• [Material for the task]:
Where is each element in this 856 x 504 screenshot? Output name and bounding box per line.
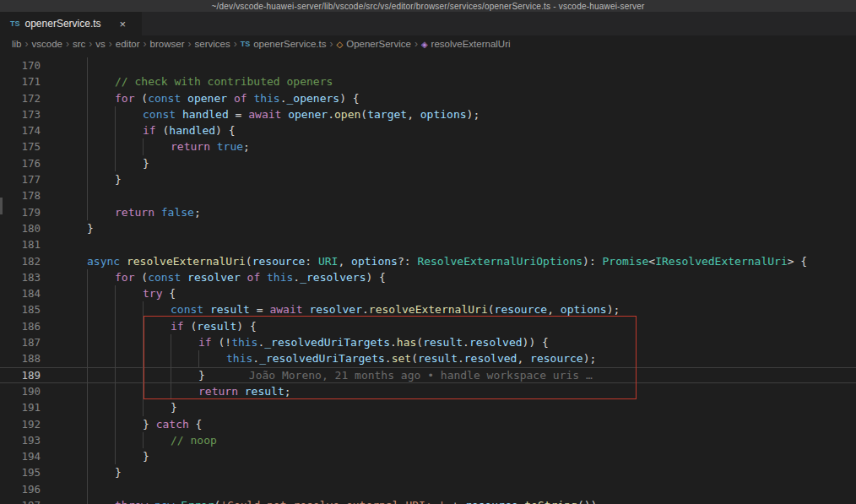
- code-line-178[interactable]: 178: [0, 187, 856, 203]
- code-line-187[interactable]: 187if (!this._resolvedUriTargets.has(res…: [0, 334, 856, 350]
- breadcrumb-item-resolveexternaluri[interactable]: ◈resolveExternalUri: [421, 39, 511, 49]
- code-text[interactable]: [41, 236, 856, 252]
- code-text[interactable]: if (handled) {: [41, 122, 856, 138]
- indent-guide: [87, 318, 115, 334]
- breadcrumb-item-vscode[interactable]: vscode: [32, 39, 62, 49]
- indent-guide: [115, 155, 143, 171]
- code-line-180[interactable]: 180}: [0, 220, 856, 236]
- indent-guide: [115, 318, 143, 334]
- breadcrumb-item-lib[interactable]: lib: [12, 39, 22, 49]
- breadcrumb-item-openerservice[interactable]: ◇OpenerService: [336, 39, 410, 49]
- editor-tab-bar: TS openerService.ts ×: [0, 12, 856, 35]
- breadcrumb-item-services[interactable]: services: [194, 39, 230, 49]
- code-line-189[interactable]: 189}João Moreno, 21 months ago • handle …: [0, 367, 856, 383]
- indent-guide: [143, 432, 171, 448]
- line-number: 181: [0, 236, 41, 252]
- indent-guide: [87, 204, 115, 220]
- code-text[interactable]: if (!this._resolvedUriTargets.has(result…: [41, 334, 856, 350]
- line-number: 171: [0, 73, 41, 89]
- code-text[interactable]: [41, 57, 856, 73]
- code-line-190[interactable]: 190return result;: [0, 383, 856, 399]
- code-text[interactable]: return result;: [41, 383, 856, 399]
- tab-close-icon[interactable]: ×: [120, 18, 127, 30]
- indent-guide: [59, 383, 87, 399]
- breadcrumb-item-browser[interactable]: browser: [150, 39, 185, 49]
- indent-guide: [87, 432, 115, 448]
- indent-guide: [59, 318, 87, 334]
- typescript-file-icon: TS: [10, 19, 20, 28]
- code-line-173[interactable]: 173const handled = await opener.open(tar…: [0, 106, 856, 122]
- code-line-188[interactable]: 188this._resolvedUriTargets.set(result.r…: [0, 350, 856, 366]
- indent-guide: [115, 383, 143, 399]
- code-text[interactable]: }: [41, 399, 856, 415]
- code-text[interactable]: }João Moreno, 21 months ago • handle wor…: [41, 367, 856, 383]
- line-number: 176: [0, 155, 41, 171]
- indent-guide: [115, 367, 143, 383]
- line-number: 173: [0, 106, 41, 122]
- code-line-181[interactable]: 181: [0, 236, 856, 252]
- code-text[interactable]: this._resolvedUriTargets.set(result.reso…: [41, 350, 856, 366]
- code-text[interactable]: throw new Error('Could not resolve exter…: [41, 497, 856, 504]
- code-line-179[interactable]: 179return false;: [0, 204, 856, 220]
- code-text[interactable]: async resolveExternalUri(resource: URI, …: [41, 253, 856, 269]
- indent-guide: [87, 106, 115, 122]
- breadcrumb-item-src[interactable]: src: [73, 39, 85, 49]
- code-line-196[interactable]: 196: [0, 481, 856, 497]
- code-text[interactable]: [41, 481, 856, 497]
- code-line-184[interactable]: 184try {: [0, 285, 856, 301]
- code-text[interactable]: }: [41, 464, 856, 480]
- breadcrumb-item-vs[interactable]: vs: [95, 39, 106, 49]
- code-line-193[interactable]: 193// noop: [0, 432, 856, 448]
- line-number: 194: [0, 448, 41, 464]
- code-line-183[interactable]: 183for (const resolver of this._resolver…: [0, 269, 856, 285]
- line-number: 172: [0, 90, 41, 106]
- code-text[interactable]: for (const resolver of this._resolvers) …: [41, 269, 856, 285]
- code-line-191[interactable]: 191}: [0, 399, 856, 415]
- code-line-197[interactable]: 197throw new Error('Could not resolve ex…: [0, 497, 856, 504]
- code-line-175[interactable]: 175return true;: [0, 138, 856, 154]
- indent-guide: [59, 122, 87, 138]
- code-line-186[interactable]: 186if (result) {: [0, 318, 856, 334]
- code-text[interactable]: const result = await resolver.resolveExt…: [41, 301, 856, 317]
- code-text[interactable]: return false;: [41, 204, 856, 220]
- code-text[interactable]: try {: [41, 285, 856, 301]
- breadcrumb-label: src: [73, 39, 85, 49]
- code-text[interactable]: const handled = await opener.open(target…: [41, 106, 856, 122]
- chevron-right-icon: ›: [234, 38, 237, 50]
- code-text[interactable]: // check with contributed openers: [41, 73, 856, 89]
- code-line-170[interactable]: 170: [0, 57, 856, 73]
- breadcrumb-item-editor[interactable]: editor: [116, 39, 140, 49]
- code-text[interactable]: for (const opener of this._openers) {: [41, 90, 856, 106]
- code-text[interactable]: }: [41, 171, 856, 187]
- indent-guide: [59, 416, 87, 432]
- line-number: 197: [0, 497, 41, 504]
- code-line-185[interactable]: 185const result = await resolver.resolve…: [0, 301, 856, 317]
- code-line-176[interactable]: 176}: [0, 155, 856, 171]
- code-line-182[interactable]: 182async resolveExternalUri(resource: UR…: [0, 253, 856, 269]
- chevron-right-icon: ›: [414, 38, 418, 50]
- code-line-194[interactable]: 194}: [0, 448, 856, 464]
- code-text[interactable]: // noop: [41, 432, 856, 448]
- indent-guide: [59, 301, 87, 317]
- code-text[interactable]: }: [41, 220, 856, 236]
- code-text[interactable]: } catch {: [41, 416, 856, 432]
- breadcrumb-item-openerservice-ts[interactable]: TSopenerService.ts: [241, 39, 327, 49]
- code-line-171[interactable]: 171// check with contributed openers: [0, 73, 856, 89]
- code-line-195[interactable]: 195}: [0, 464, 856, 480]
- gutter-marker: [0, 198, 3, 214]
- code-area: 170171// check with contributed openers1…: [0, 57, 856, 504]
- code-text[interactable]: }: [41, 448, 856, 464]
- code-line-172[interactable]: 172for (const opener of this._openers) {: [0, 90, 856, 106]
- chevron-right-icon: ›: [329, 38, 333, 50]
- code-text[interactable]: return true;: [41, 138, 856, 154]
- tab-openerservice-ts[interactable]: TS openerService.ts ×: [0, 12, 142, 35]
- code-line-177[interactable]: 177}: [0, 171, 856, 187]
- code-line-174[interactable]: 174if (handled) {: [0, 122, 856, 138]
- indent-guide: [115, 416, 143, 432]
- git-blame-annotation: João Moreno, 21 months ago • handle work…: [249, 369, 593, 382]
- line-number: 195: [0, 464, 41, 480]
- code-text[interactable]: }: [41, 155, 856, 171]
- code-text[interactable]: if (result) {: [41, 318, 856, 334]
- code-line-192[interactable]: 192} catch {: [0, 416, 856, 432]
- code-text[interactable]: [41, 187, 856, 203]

==

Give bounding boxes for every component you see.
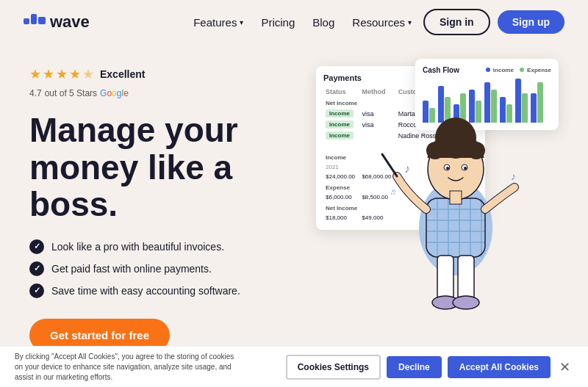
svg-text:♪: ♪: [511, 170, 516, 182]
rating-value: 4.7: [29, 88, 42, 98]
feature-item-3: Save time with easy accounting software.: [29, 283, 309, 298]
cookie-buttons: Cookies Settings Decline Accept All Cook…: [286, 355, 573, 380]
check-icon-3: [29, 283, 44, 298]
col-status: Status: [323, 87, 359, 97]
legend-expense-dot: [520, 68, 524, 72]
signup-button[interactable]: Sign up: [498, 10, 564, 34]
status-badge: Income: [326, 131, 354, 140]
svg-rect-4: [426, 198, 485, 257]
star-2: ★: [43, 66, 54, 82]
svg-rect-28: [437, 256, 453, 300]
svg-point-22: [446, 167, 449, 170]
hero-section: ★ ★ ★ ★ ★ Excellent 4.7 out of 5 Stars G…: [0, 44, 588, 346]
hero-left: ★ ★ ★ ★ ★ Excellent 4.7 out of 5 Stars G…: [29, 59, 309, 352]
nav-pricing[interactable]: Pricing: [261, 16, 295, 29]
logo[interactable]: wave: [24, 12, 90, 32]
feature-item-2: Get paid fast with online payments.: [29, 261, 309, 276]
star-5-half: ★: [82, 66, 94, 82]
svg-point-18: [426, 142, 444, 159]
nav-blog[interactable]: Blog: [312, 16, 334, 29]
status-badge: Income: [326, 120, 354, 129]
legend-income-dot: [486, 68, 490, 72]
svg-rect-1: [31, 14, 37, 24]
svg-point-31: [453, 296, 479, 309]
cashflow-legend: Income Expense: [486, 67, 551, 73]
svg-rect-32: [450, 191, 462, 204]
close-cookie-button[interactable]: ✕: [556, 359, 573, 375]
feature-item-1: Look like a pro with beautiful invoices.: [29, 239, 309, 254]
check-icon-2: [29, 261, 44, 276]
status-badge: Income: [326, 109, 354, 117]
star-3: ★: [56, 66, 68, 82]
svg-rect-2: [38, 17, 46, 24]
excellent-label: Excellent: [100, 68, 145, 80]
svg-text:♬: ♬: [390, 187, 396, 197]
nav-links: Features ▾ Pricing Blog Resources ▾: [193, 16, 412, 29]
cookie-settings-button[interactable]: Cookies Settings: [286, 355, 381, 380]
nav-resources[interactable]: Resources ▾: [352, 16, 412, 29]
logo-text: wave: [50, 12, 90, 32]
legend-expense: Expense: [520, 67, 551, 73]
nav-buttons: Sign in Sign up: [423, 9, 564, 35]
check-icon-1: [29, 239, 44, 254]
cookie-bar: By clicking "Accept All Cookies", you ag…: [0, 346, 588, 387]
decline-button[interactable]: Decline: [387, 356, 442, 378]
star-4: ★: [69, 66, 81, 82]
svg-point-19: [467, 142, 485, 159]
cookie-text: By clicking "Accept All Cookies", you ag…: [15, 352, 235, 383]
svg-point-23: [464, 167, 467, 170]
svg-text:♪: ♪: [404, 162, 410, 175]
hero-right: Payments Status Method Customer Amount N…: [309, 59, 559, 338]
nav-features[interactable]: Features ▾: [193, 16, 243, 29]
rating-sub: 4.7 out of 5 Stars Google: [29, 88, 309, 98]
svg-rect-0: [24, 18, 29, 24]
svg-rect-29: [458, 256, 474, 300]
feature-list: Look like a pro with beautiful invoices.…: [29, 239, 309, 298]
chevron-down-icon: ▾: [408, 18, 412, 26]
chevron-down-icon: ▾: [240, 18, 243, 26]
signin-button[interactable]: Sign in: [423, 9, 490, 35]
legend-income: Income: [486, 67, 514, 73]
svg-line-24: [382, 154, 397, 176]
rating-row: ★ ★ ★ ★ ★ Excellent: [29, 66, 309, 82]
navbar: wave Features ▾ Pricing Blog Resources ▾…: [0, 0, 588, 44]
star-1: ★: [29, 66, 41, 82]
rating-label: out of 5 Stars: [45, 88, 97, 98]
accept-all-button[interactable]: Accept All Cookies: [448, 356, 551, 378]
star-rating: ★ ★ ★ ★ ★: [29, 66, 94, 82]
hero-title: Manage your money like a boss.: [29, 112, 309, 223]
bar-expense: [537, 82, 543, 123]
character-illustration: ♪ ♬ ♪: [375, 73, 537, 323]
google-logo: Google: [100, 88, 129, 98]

• [Task to carry out]: Examine the records and report how many lines contain the string "João". Only the number should be given.

• [Worked solution]: 3